After working with Halston until 1981, when Akira established his own business, he has become a designer of two identities, with businesses in two countries and a single design philosophy, a synthesis of East and West. In Akira's custom business in New York, he creates out of the distilled, almost astringent principles of design he has maintained since working for Halston, with stress on bias cut, quality materials, color, and timeless elegance. His American custom clients come to him for a sense of personal comfort and self-assured dignity. While some of his American dresses, often bridal gowns, are adorned with beadwork and other decoration, their principle is in the cut. His is the abiding modernist conviction of truth to material and essential geometries of cut that animated Halston. An external simplicity, like that of a composed Japanese interior or a modern Western painting, is achieved through decisive reductivism and the primacy of the fabric.
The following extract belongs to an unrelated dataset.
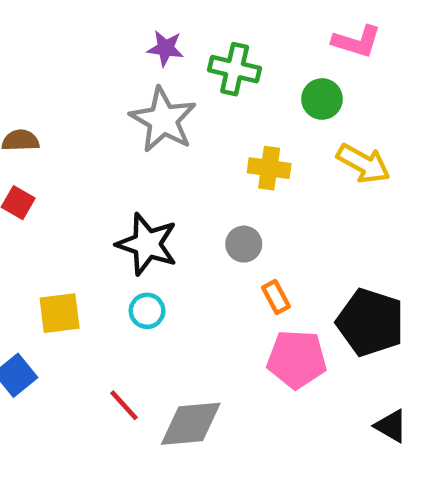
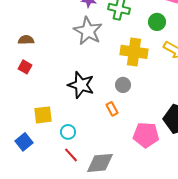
yellow cross: (269, 168) -> (134, 52), size x1.5
orange rectangle: (276, 297) -> (112, 109), moved
cyan circle: (147, 311) -> (68, 132), moved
In his Japanese productions, Akira creats clothing for young women of Japan no less elegant than their American counterparts but perhaps more fashion forward. His suits for daywear and early evening emphasize a comfortable, soft shaping inspired in part by Claude Montana. American sportswear inspirations for the collection in Japan, like Claire McCardell, help create what Akira has acknowledged is a "very American look" reflective of the emergence of Japanese women in the 1980s and 1990s into active, comfortable American lifestyles.
Ann Hyde, writing in the October/November 1991 issue Threads, pointed to the seeming contradiction between Akira's intellect in design and his sensuous achievement. "He is a rationalist at heart," states Hyde, referring to his intense interest in the underlying mathematics and geometry of garments, but he is also a designer of supreme elegance and grace. The unifying factor, like that of Renaissance architecture, is proportion, indivisibly a coolly mathematical calculation and a supremely romantic sensibility.
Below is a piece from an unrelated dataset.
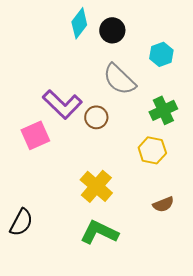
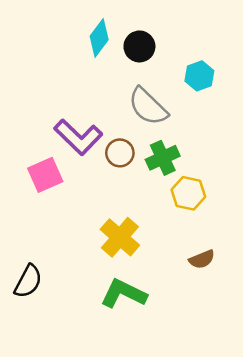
green cross: (163, 110) -> (163, 158), moved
Citing that he learned from Halston the value of the designer looking in the mirror, seeing front, back, and side in cubist simultaneity and seeing thereby the garment as paramount—not the wearer— Akira points out that the mirror's impression is more canny than the human eye in discerning proportion and balance. Working in the custom design studio of Halston and in his own design business in New York reinforced Akira's principle of design specific to the client but generic to the design ideal in proportion. The same idea is carried through in the ready-to-wear collections in Japan.
Bias has always been an essential feature of Akira's designs, allowing both his design primacy and comfort in wearing. Recalling Halston's layered chiffons as "outrageously beautiful" in color and draping, Akira has used bias to wrap the form, conceiving of fashion not as a series of planes but as continuous volume realized three-dimensionally in the twist and torque of bias. Some collections were inspired by Byzantine art and Turkish culture; others by early Netherlands paintings, especially the work of Jan van Eyck.
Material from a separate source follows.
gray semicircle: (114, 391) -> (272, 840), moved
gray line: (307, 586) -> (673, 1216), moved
Akira's good business sense has kept him afloat in the high flux of the fashion world as it reached an end of a strong economy and a sure decline in client investment in luxury clothes, furs, and accessories. The 21st century found him supplying high-end, avant-garde bridal gowns to Barneys New York, the prewedding mecca of the smart set. Within the new bridal salon, a source of a new trend toward chic understated wedding wear, Akira's line rubbed hangers with the likes of Vera Wang, Jil Sander, Christian Lacroix, and Geoffrey Beene.
If East and West, reason and style have been the antipodes of Akira's work, there is careful synthesis in Akira's garments in both the 20th and 21st centuries. It is an impressive joining of Japanese formality, American simplicity, the restraint of design, and the universal common sense of comfortable, wearable, and yet beautiful clothing.